By Group "Python at large"
This post describes how we utilize textual analysis techniques to measure the readability of the extracted pieces of MD&A from 10-k files, with mainly three different approaches: the fog index, the common words ratio, and the vocabulary ratio, all of which are commonly seen in relevant academic studies. We follow the definition of each approach described in Measuring Readability in Financial Disclosures (Loughran and Mcdonald, 2014).
The Fog index
The Fog index is definied as a linear combination of average words per sentence and the percentage of complex words (depending on how many syllables a word has). To calculate these two components, we use nltk.sent_tokenize and nltk.word_tokenize to find the number of sentences and words, before converting them to the number of words per sentence. Then we apply SyllableTokenizer() on the tokenized words which would convert the word list to a list of the number of syllables, allowing us to count the number of words with certain conditions on syllables that we specify. Besides following the definition of complex words in Loughran and Mcdonald (2014) as having more than two syllables, we increase the threhold to more than three syllables, allowing for sensitivity tests in the regressions.

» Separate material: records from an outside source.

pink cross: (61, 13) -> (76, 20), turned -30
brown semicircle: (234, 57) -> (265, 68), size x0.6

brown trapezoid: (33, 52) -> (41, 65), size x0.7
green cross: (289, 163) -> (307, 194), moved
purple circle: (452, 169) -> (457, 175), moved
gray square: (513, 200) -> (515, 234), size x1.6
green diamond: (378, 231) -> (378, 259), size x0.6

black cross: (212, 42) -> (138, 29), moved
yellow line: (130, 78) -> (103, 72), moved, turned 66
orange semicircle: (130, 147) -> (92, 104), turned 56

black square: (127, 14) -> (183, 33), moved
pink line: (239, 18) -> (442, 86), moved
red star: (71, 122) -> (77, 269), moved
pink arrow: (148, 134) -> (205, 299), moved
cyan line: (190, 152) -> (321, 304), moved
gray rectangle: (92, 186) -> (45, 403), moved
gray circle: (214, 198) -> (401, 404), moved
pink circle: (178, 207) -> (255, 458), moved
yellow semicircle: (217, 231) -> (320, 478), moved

The details can be found in the notes of the following code.
def number_of_sentence(txt):
txt = re.sub("^\d+", " ", txt) # delete digs
sentence_list = nltk.sent_tokenize(txt)
return len(sentence_list)
''' The number of words after removing the punctuation and digits '''
def total_number_of_words(txt):
txt = re.sub(r'[^\w\s]', '', txt)
txt = re.sub("^\d+", " ", txt)
tokenized_word = word_tokenize(txt)
return len(tokenized_word)
''' The number of words after removing the punctuation, digits and the stop words | For more reasonable computation of fog index '''
def total_number_of_words_netstopping(txt):
txt = re.sub(r'[^\w\s]', '', txt.lower().strip())
txt = re.sub("^\d+", " ", txt)
tokenized_word = word_tokenize(txt)
stop_words = set(stopwords.words("english"))
filtered_word = []
for w in tokenized_word:
if w not in stop_words:
filtered_word.append(w)
return(len(filtered_word))
''' Complex Words - more than two syllables; More Complex Words - more than three syllables'''
def number_of_complex_words(txt):
SSP = SyllableTokenizer()
txt = re.sub(r'[^\w\s]', '', txt.lower().strip())

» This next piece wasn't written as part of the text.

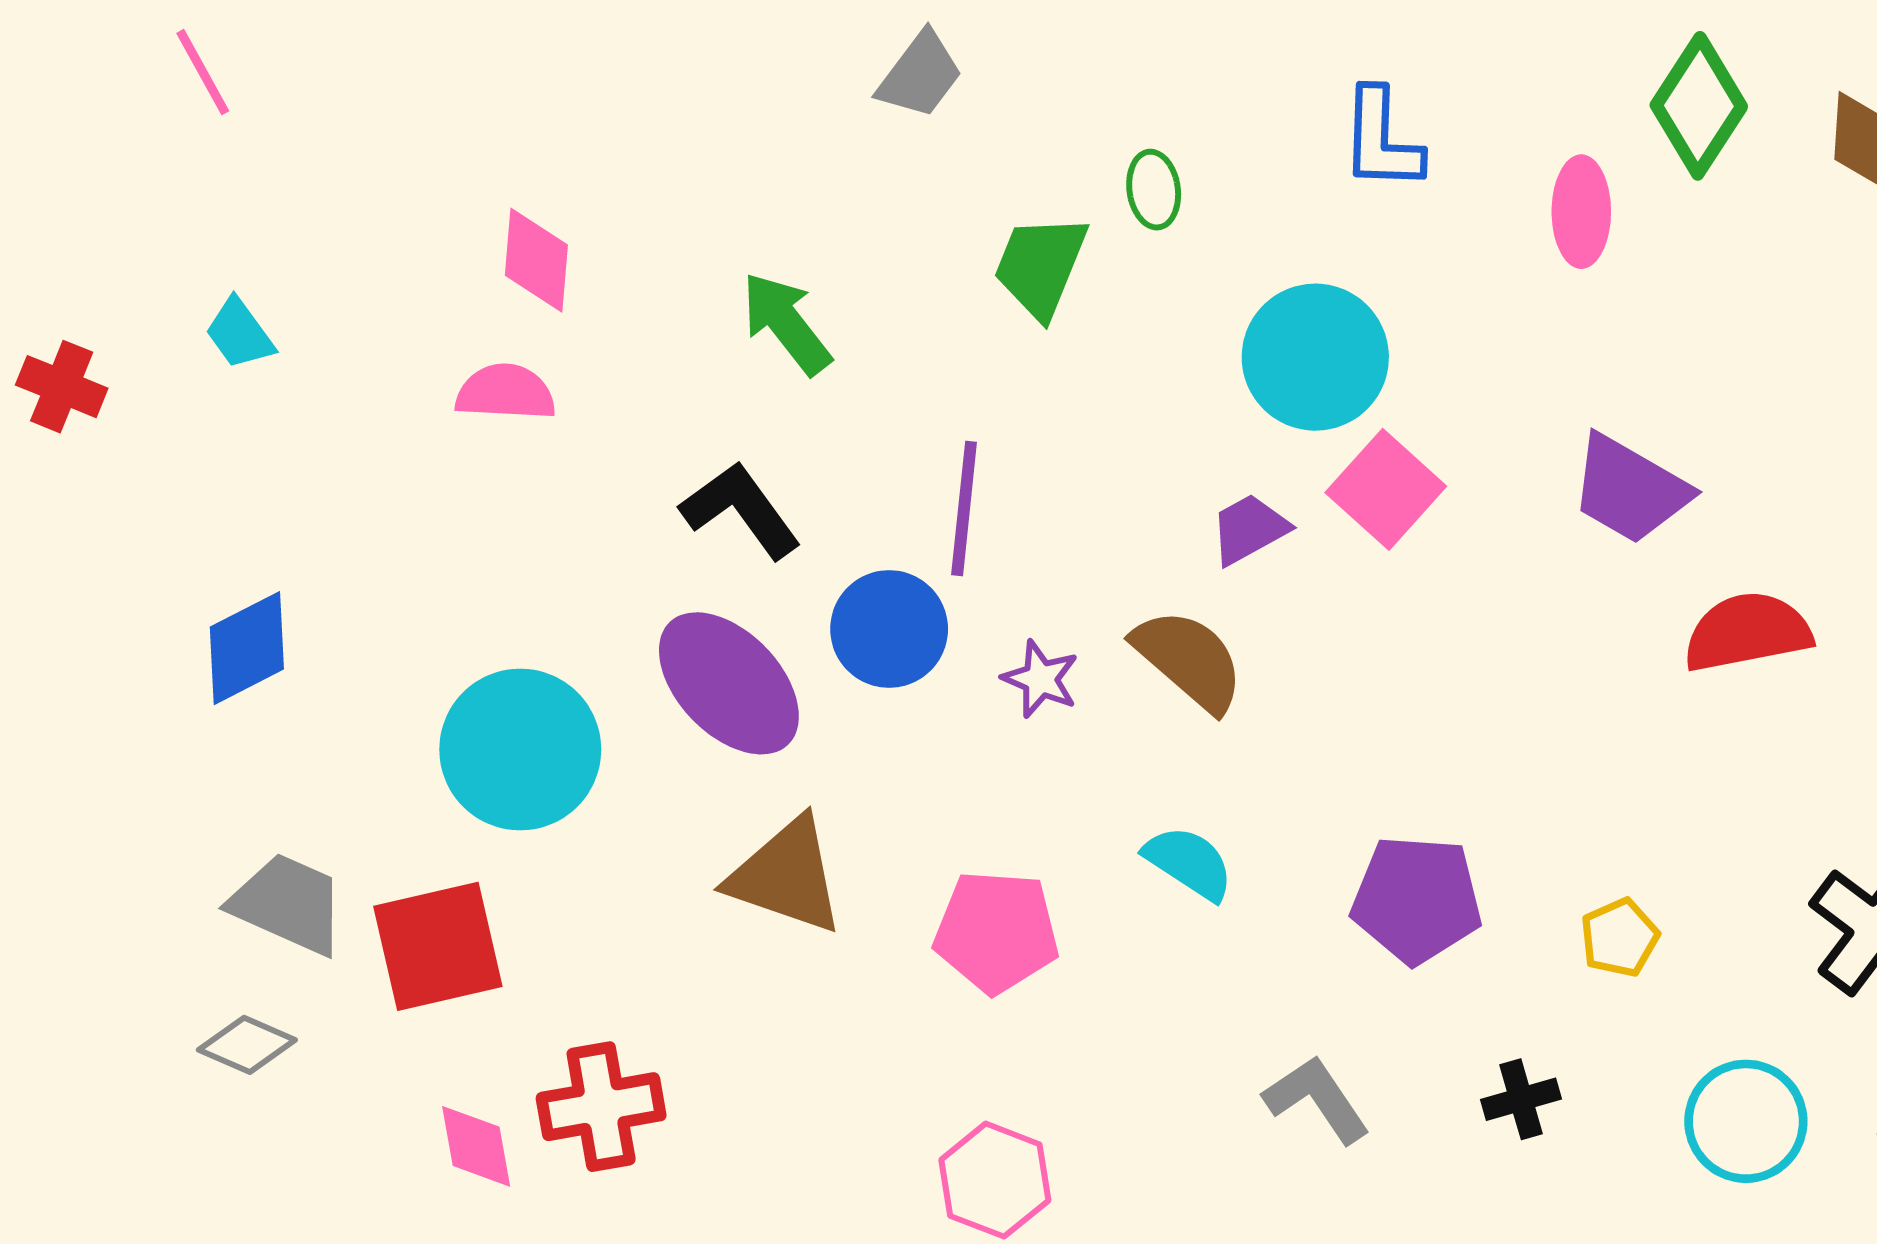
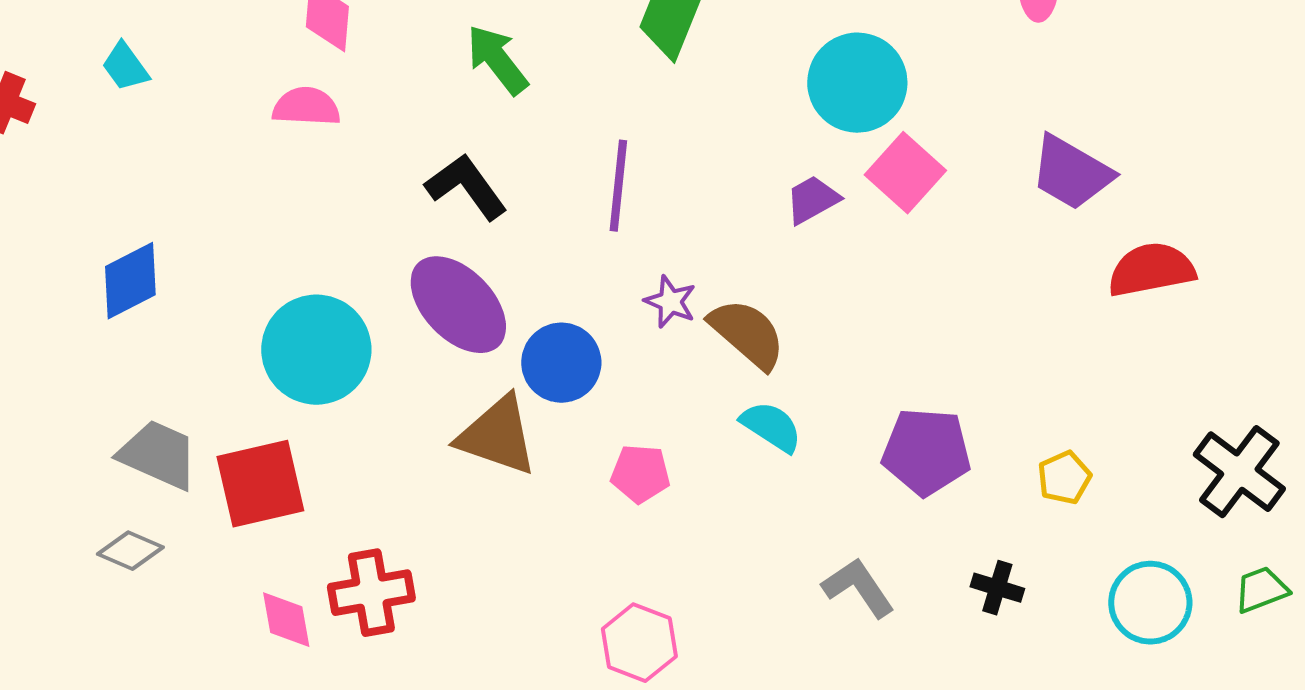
blue circle: (889, 629) -> (561, 363), moved
brown semicircle: (1189, 660) -> (747, 334), moved
pink pentagon: (996, 932) -> (640, 474), size x0.7
black cross: (1521, 1099) -> (997, 588), turned 33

txt = re.sub("^\d+", " ", txt)
word_list = nltk.word_tokenize(txt)
syllable_list = []
for word in word_list:
syllable_list.append(len(SSP.tokenize(word)))
count2 = len([elem for elem in syllable_list if elem > 2]) # Based on the standard definition of fog index
count3 = len([elem for elem in syllable_list if elem > 3]) # Another threshold in case of insensitivity
return count2,count3
Now that we have the functions to obtain the main components, it’s convenient to compute the fog index and store in our mda file.

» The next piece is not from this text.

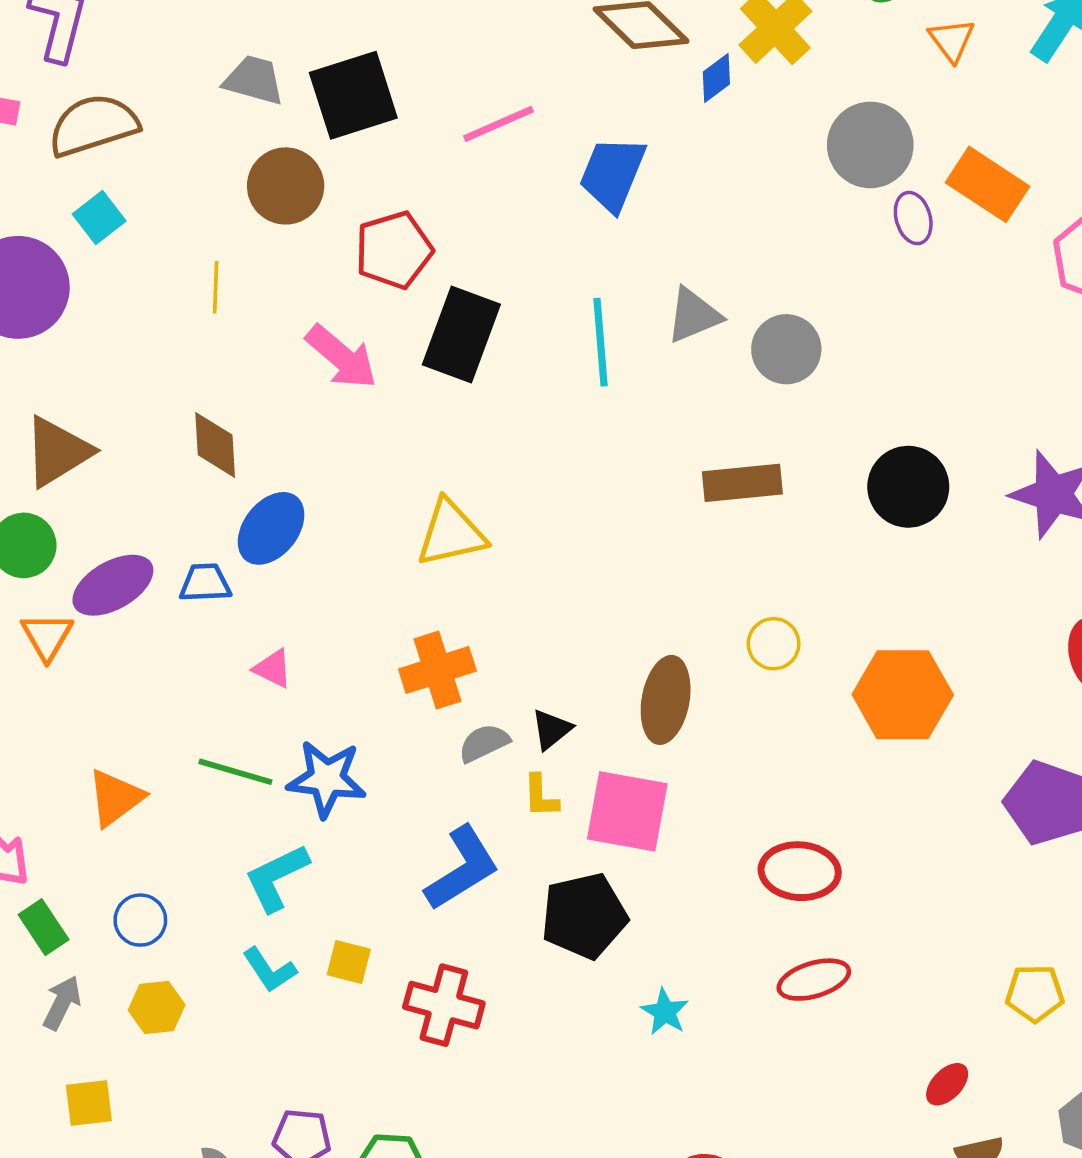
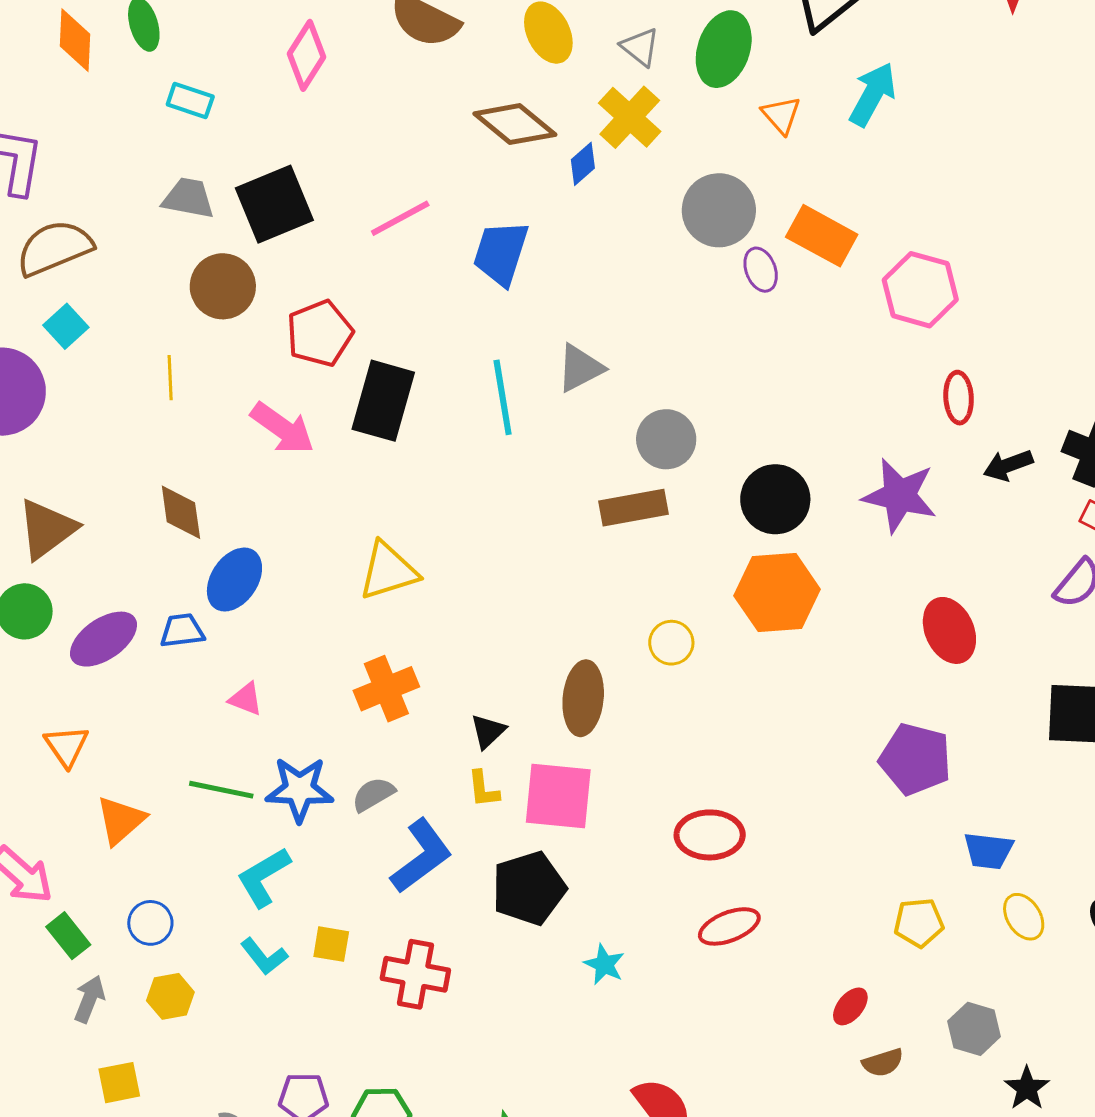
gray circle: (786, 349) -> (666, 439), moved
orange triangle: (47, 636) -> (66, 746), moved
orange hexagon: (903, 695) -> (777, 592), moved
gray semicircle: (484, 743) -> (373, 794), moved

if __name__ == '__main__':
mda = pd.read_csv("./mda.csv")
for i in range(0, 1497): #1497 is the no. of our sample
mda["mda_length"][i] = len(mda["mda"][i])
mda["number_of_sentence"][i] = number_of_sentence(mda["mda"][i])
mda["average_words_per_sentence"][i] = total_number_of_words(mda["mda"][i])/mda["number_of_sentence"][i]
(count2, count3) = number_of_complex_words(mda["mda"][i])
mda["number_of_complex_words"][i] = count2
mda["number_of_more_complex_words"][i] = count3
'''Percentage of complex words with slightly different specifications'''
mda["percent_of_complex_words_100"][i] = 100 * (mda["number_of_complex_words"][i]/total_number_of_words(mda["mda"][i]))
mda["percent_of_more_complex_words_100"][i] = 100 * (mda["number_of_more_complex_words"][i] / total_number_of_words(mda["mda"][i])):
mda["percent_of_complex_words_100_net"][i]=100 * (mda["number_of_complex_words"][i] /total_number_of_words_netstopping(mda["mda"][i]))
mda["percent_of_more_complex_words_100_net"][i] = 100 * (mda["number_of_more_complex_words"][i] / total_number_of_words_netstopping(mda["mda"][i]))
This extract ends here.